Foto: Henrique Pimentel / Musicão

Zeca Baleiro e seu chão de giz

No hall dos grandes baluartes da MPB acredito que exista um top 3 tão importante como a trinca de pirâmides do Egito, falo sobre as inexplicáveis Quéops, Quéfren e Miquerinos. Acredito que a ordem da trinca não possa ser especificada devido às costumeiras dúvidas do resenhista, mas inicialmente acho que formar um trio de atacantes com o Zé Ramalho, Tom Zé e o Jorge Ben não seria má ideia.

Esses são nomes que além de uma obra grandiosa, produtiva e extensa, são seres puramente complexos. Perceba que poucas pessoas fazem um cover desse ataque fulminante. E o motivo é bastante claro, as letras são complicadas, os timbres, climas e instrumentações regionais requerem muito mais do que vozes parecidas e coragem.

A postura de palco desses grandes mitos era capaz de fazer o Egito todo se curvar perante a grandeza desse som em puro frenesi de tributo às margens do Nilo! Não é qualquer um que tem a moral de subir no palco e implementar temas como “Errare Humanum Est” de maneira confortável. Sabemos que na voz do esotérico-criador fica lindo, mas no corpo de outra alma a coisa perde em naturalidade, algo primordial para o som continuar saindo de maneira orgânica.

Mas sempre existe uma exceção para com essas benditas “regras” e mitos, algo que tive a honra de presenciar no último sábado, data em que o sempre versátil Zeca Baleiro resolveu reviver seus tempos de “cosplay de Zé Ramalho” e voltou para a capital paulista para promover o lançamento do DVD “Chão de Giz”, um gloriosos tributo ao mito paraibano.

Foto: Henrique Pimentel / Musicão
Foto: Henrique Pimentel / Musicão

Line Up:
Zeca Baleiro (vocal/violão/guitarra)
Tuco Marcondes (guitarra/vocal)
Fernando Nunes (baixo)
Pedro Cunha (samples/teclado/sintetizadores/acordeon)
Kuki Stolarski (bateria/percussão)

Me direcionei para esse show, pois vejo Zeca imerso num patamar completamente diferenciado dentro dessa cena MPBista. É engraçado que ninguém pode falar mal da MPB, algo que estimula essa cena leite com pêra que cultua o xarope do Cícero e a disconexa Mallu Magalhães, mas que não escuta Lenine e deixa o Baleiro encostado.

E isso é um dos maiores crimes que se pode cometer, afinal de contas só quem conhece sabe: Zé Ramalho é difícil, poético, único e fragmentado. Se decorar a letra pra desafinar no ônibus já é complicado, imagine decorar pra fazer o show só com esse repertório! É mais embaçado que passar no ITA.

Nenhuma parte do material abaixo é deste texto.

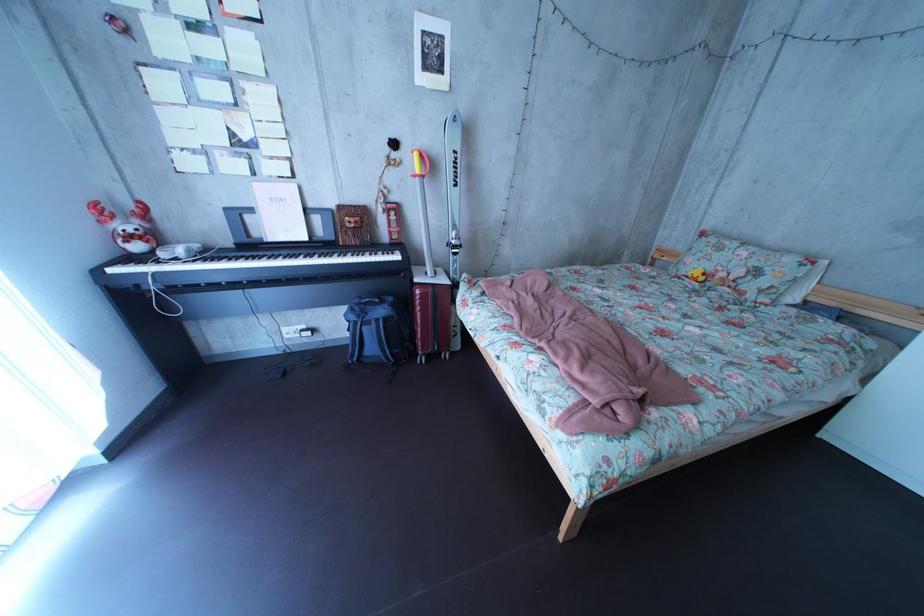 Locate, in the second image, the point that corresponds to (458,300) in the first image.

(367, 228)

Foto: Henrique Pimentel / Musicão
Foto: Henrique Pimentel / Musicão

São nuances regionais sublimes, logo, é necessário uma banda excelente, algo que Zeca descolou tranquilamente. O maranhense domina a viola com um talento mundano e creio que seu intelecto seja um dos poucos que comportem a grandiosidade do mestre que foi homenageado… Além de sentir e cantar e tocar, é necessário entender, e esse malandro manja do riscado

Foram duas horas de um glorioso show. Foi diferente ver o cidadão mais “na dele” do que o habitual, mas isso é algo que a música do paraibano invoca. O som é bastante complexo e as letras não possuem o humor ácido que estamos habituados quando vemos Zeca mandando temas do baleiro, logo, se você for sacar essa tour, saiba que o show será excelente, mas que ele só vai mandar “Telegrama” no bis e que o set será dominado pelo faraó de nossa MPB.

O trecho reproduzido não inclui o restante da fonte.